Support the Seven Pillars of statistics!

Source: Internet
Author: User
Tags square root

Support the Seven Pillars of statistics!

JSM on the statistics of the old master Stephen Stigler did a keynote speech, said "the Seven Pillars of Statistics", the kind and earnest Rick Wicklin classmate took notes, he estimated still in Chinatown to eat I only to understand what the SS adults actually said. Looking back at the notes, I think SS adults are a bit boastful of statistics. The so-called pillar is that we will collapse without it. The Seven pillars are:

Summary : We get knowledge from data aggregation. The boy thinks that the summary is the classic use of statistics, but the summary (descriptive statistics) is only a statistical aspect, another is equally important and relatively more reliable aspects are forecast. I have always been a summary of the prediction, because statistics are born with an unreliable nature, a summary of the wrong can not be verified, predicting the wrong extent we still know how far wrong.

diminishing marginal effects: as the amount of data increases, the amount of information is not linearly increased, but it may not be much new after a certain degree. SS adults use the square root of n (sample size) to describe this decrement, I think too far-fetched, for example, the standard error of the sample mean has a square root of N, but this with the information has a wool relationship?

likelihood/probability : Probability theory is of course the backbone of statistics, and of course depends on how we define statistics, but the probability is that the basis of mathematical statistics will certainly not be people disagree. Some people say that statistics is "the Science of research uncertainty", I am now the most annoying is "science" two words, everyone put their work to upgrade to science, what is science? I think mathematical/mathematical statistics can be a subject, but not a science. To say what you do is science, first ask those who raise rabbits and E. coli, and then think about what they do is not science. It is not shameful to say that you are studying a subject, and that this is the age of "Data science" and the irony of Mengsengwang, "The School of Mathematical Sciences" (three repeating words in a name, directly called the "mathematics department" shameful?). ), are some people who do not have the confidence to come out of the noun. I admire the honest work of the natural science workers, not to say with paper and pen to push formula workers do is meaningless things or not bitter force, but said nothing in these terms, not to contend, a little better.

Horizontal comparison : For example, compare the differences between the two mean values. SS adults speak of other disciplines compared to the "gold standard", while we are comparing data internally, such as variance analysis Anova and T-Test. I do not quite understand this is what the pillar, and statistics is not there is no comparison with the "gold standard" situation ah.

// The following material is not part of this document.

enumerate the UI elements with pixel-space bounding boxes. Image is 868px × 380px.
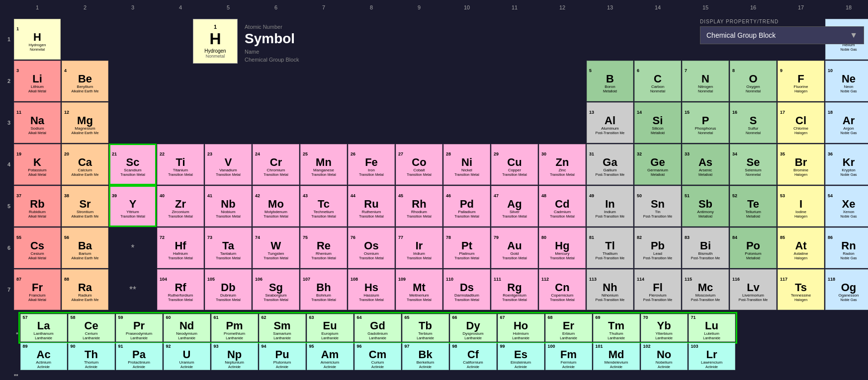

regression and multivariate analysis : The return of height is a classic example, which is indeed an interesting discovery, but what is the reality of regression being used to do? I feel that the main function of the return is to be a deluge of papers to be used as cannon fodder (you see, my method is better than the return), or outside the professional when the million essential oil (you see, I ran a return, the coefficient is significant yes). The combination of methods and domain knowledge is a pillar, rather than a pillar. Without specific domain knowledge, running a significant regression of coefficients is just elephant.

Experimental Design: This of course is also important, and I think it is the only one of the seven pillars that can be called the pillar, because it can be separated from the domain knowledge and effective. No comparison there is no identification, we all know to compare, but how than is a key problem. For example, the popular Chinese dictation contest in previous days violated the basic principles of "random", "repetition", "control" and other experimental design, and in the absence of probability under the guidance of the competition, inevitably some unfair.

Models and residuals : This is a bit limited to regression routines, not all models involve residuals. If you do not check the distribution of residuals, will statistics collapse? I do not think so. Even if the residuals still have obvious characteristics, the model may not be completely inappropriate, which depends on what part of the model you want to get information about.

Excerpt from Yihui Xie's seven Pillars of statistics

Article Source: http://www.36dsj.com/archives/26528

Support the Seven Pillars of statistics!

Contact Us

The content source of this page is from Internet, which doesn't represent Alibaba Cloud's opinion; products and services mentioned on that page don't have any relationship with Alibaba Cloud. If the content of the page makes you feel confusing, please write us an email, we will handle the problem within 5 days after receiving your email.

If you find any instances of plagiarism from the community, please send an email to: info-contact@alibabacloud.com and provide relevant evidence. A staff member will contact you within 5 working days.

A Free Trial That Lets You Build Big!

Start building with 50+ products and up to 12 months usage for Elastic Compute Service

  • Sales Support

    1 on 1 presale consultation

  • After-Sales Support

    24/7 Technical Support 6 Free Tickets per Quarter Faster Response

  • Alibaba Cloud offers highly flexible support services tailored to meet your exact needs.